Her dad hadn’t been able to move on because he wanted to know she was cared for, that she had people she could rely on once he was gone. She should have seen through his plan as soon as he’d asked her to take the envelope to Edith.
She’d had no friends because she’d been deemed a freak in middle school after being spotted, on more than one occasion, talking to someone no one else could see. The label had clung to her into high school, so Riley had only had her father and her grandparents.
With all of them gone, she could understand why he’d done what he had, even while it made her feel like the most pathetic human being on the planet. Riley had always been a bit of a loner, but she and her dad both knew it wasn’t by design. She’d simply been too much of an outcast to have friends, and the prickly persona she’d grown into had probably only made it harder. People usually tended to avoid people who called their peers fuckers and asshats on a regular basis, even if the victims of Riley’s cusses had started it first.
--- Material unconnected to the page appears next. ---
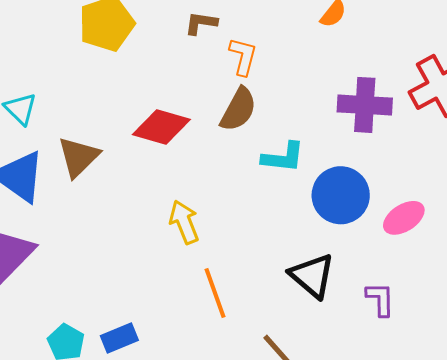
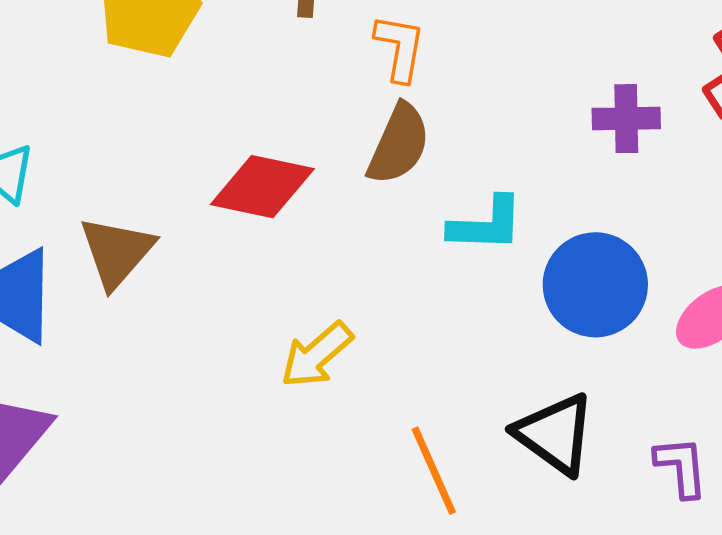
purple cross: (365, 105) -> (626, 119), size x0.7
yellow arrow: (184, 222) -> (317, 355), turned -105
orange line: (215, 293) -> (434, 471), moved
“I just want you to be happy, and I couldn’t face the thought of you living in this apartment alone until you start college.”
She looked away and gritted her teeth, embarrassed that she’d been such a social pariah that her dad had been forced to worry about it.
“I would have been fine.”
“I know you would have,” he agreed. “But I want you to be happy, not just fine.”
Riley swallowed the lump in her throat and nodded. “I get it. I just wished you’d told me from the beginning.”
“Would you have gone along with it if I had?” he asked with a smile.
Riley rolled her eyes. “Not a chance in hell.”
“Exactly.”
“You’re a manipulative bastard,” she muttered.
“That’s no way to speak to your dead father,” he teased, making Riley’s face fall instead of earning the laugh he’d intended.
She wiped away the tear that slid down her cheek and sat back down on the old and worn sofa. “I don’t know if I can do this without you,” she admitted in a whisper.
“You can. You’re the strongest person I know.”
Riley scoffed, wiping away more moisture from her cheeks. “I don’t feel very strong.”